SEC Chair Mary Jo White spoke about the future of securities disclosure reform in a speech yesterday before the National Association of Corporate Directors.
Ms. White noted that a common problem today is “information overload” – when investors are provided “too much” information – “a phenomenon in which ever-increasing amounts of disclosure make it difficult for an investor to wade through the volume of information she receives to ferret out the information that is most relevant.” The reasons for the increase are several: new rules issued by the Staff, legislative changes such as the Private Securities Litigation Reform Act, which led to a proliferation of risk factors, and the “say-on-pay” vote mandated by the Dodd-Frank Act, which led to 40+ pages of executive compensation disclosures, and a company’s decision (typically prompted by their counsel) to provide more information in an effort to reduce the risk of litigation.
As required by the JOBS Act, the SEC Staff is reviewing current disclosure requirements to determine how to modernize and simplify the requirements, and to reduce the costs and other burdens of the disclosure requirements for emerging growth companies. Chair White said that the SEC expects to issue this report “very soon.”
The areas of disclosure reform for future consideration noted by Chair White include:
- Use of a “core document” or “company profile” containing base information that would be updated as required with information about offering, financial statements and significant events.

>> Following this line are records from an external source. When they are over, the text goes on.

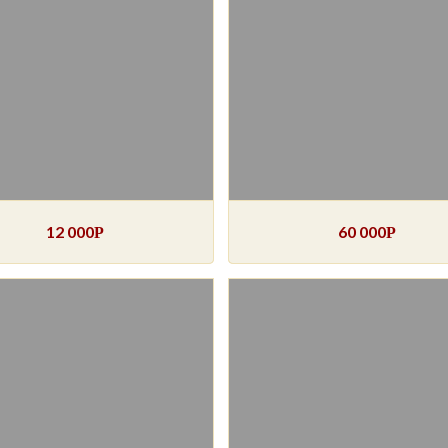
12 000
60 000
Р
Р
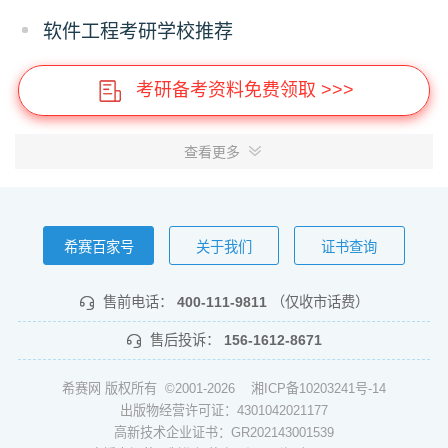
软件工程考研学校推荐
考研备考资料免费领取 >>>
查看更多
希赛百家号
关于我们
证书查询
售前电话：
400-111-9811
（仅收市话费）
售后投诉：
156-1612-8671
希赛网 版权所有 ©2001-2026
湘ICP备10203241号-14
出版物经营许可证：4301042021177
高新技术企业证书：GR202143001539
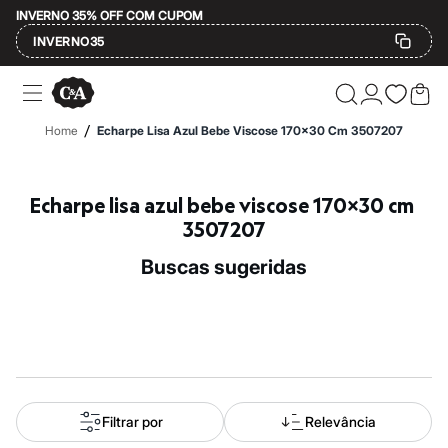
INVERNO 35% OFF COM CUPOM
INVERNO35
Ofertas
Compre por Departamento
Feminino
/
Home
Echarpe Lisa Azul Bebe Viscose 170x30 Cm 3507207
Masculino
Infantil
Calçados
Mindse7
Echarpe lisa azul bebe viscose 170x30 cm 
Plus Size
3507207
Até 20% off
Até 40% off
buscas sugeridas
Até 60% off
A partir de 60% off
Feminino
Em alta
Inverno
Alfaiataria
Novidades
Roupas
Blusas e Camisetas
Filtrar por
Relevância
Básicos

- Elimination of repetitive disclosures in filings, such as “legal proceedings” for which the identical information can appear in a Form 10-K four or more times.
- Revision of the Industry Guides, which, except for oil and gas, have not been updated in decades.
- Consideration of whether the applicable disclosure timeframes should be shortened in light of the increased use and speed of technology, including social media and smart phones.
- Whether there are required disclosures that are not necessary for investors or that investors do not want, such as share prices, dilution disclosures and earnings to fixed charges ratios.
Hopefully, the SEC can quickly complete the remaining rules it is required to write under the Dodd-Frank Act and turns its attention to writing rules designed to streamline the disclosure process.